Um dos terroristas de Bruxelas foi deportado pela Turquia em Junho de 2015”, revelou o Presidente turco, Tayyip Erdogan. Declarou mais  Tayyip Erdoganas autoridades belgas foram informadas, mas deixaram o suspeito em liberdade por não terem sido detectadas ligações a actividades terroristas”. E Tayyip Erdogan esclareceu, e ‘denunciou’ mais: “ignoraram os avisos de Ancara de que se tratava de um militante com ligações ao radicalismo islâmico”.

Comparativamente ao chinfrim que a comunicação social faz com as bovinas expressões de pesar dos rebanhos — em Bruxelas, hoje, como ontem em Paris e anteontem em Madrid, … — a ênfase dada às declarações do presidente turco foi/é nenhuma. E é revoltante por ser nenhuma.

segunda-feira, 21 de março de 2016

Samba de uma nota só



Eis aqui este sambinha
Feito numa nota só,
Outras notas vão entrar
Mas a base é uma só.

(…)

Quanta gente existe por aí 
Que fala fala e não diz nada, 
Ou quase nada. 
Já me utilizei de toda escala 
E no final não sobrou nada, 
Não deu em nada.

(…)
Tom Jobim


Escrevi que “nada de estratégico ficaria solucionado”. Não está; não ficará.

Acrescento agora sem risco de erro que, táctico, pouco será alcançado: na perspectiva de quantos desejam arredar o(s) bando(s) da designada «base aliada»/Dilma/Lula/CUT/…; na perspectiva dos detentores do poder [federal] afianço que, logrando suster a “vaga” ou a prazo inverter o “jogo”, necessitarão apenas de [à semelhança da «base aliada» lusitana] satisfazer mínimos ou seja ter forma de distribuir “mortadela”, aguardando que a inversão de ciclo (económico) se opere. Essa «operação» — a proximidade dos Jogos Olímpicos, para-Olímpicos, a responsabilidade da Nação, a imagem que repassa, etecétera e tal— está em marcha, naturalmente. Se não bastar, paciência. Será mau sinal para todos.



Do muito que li e ouvi da parte de “especialistas” e entusiastas concluo que estarão desolados.
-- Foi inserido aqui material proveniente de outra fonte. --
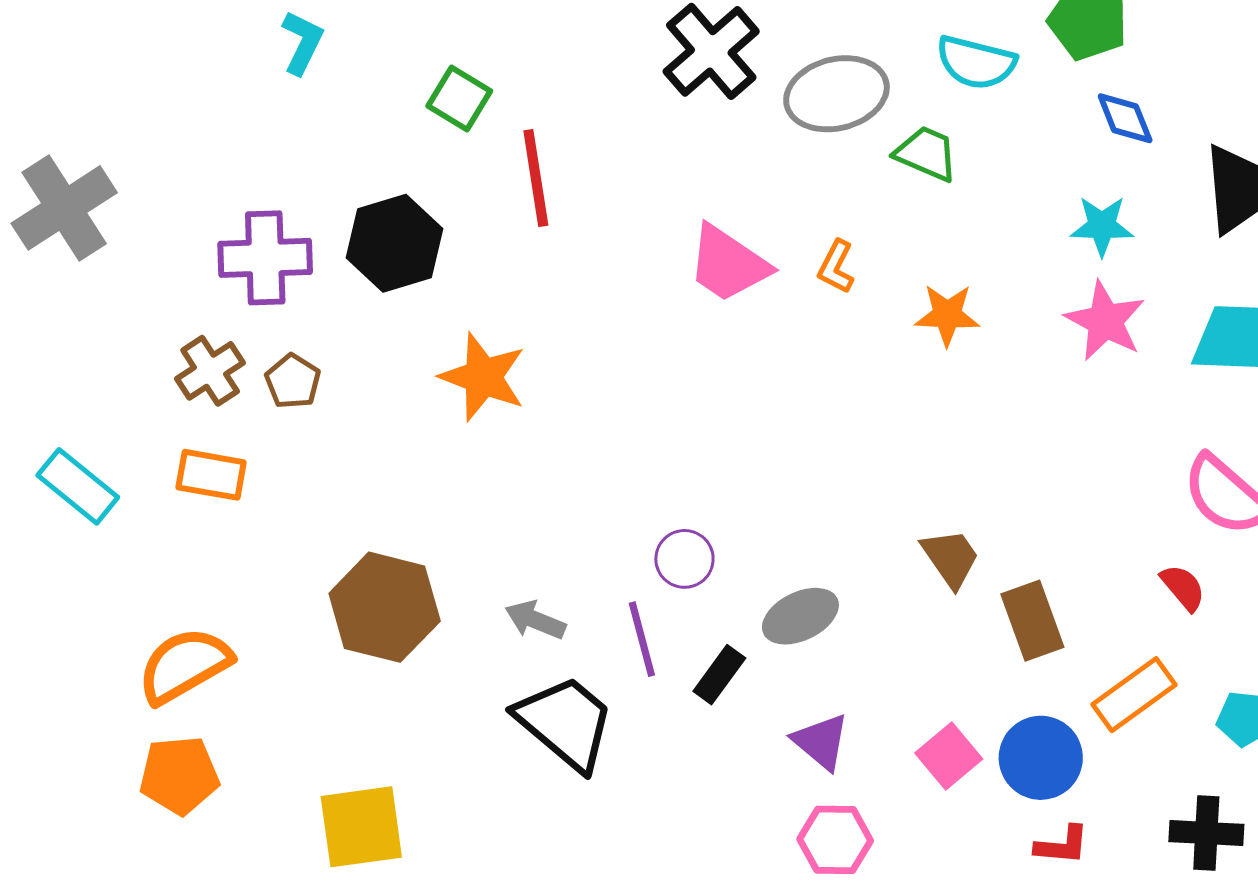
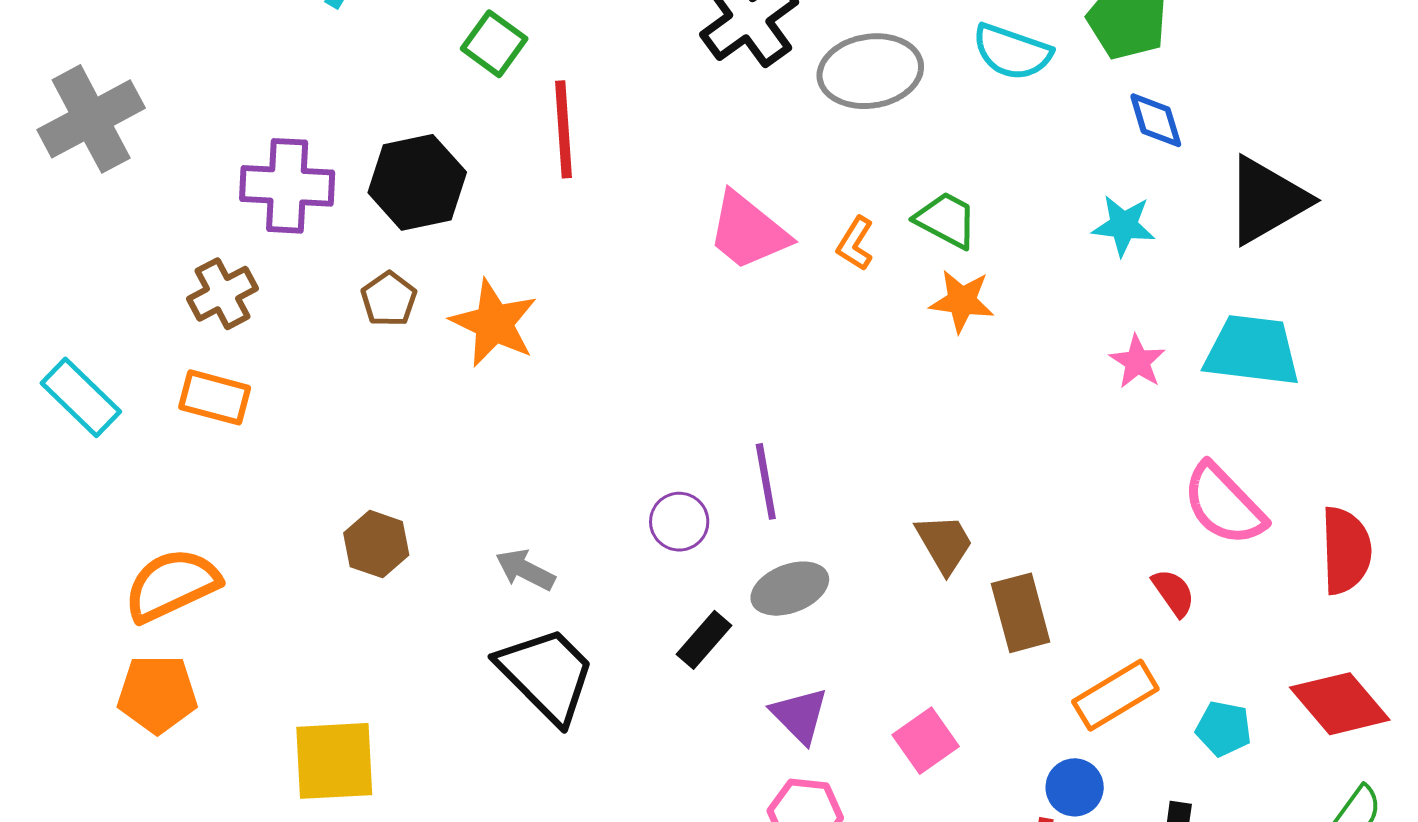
green trapezoid: (926, 153) -> (946, 220), moved
pink star: (1105, 321) -> (1137, 362), moved, size x0.7
brown pentagon: (293, 381) -> (389, 299), moved
brown hexagon: (385, 607) -> (376, 544), size x0.6
purple line: (642, 639) -> (766, 481), moved
blue circle: (1041, 758) -> (1075, 787), moved, size x0.7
Não admira — sabendo-se que i) as elites (assim designadas) são na maioria das vezes, e independentemente da localização geográfica,  como nenúfares – pelam-se "por", vicejam em águas estagnadas e pútridas; ii) a “intelectualidade”, isto é os produtores de palavras, é a primeira a corromper-se e por fim, iii) que esperar de uma população que se mobiliza e vem para a rua bradar, promover desordens, partir montras,…contra o encarecimento de dois cêntimos nos passes dos transportes públicos e, face a um saque contínuo desta dimensão, vacila e propõe-se encontrar alternativa com Marina Silva (a ecologista ganha nos quatro cenários propostos pelo Datafolha/Presidenciais de 2018)?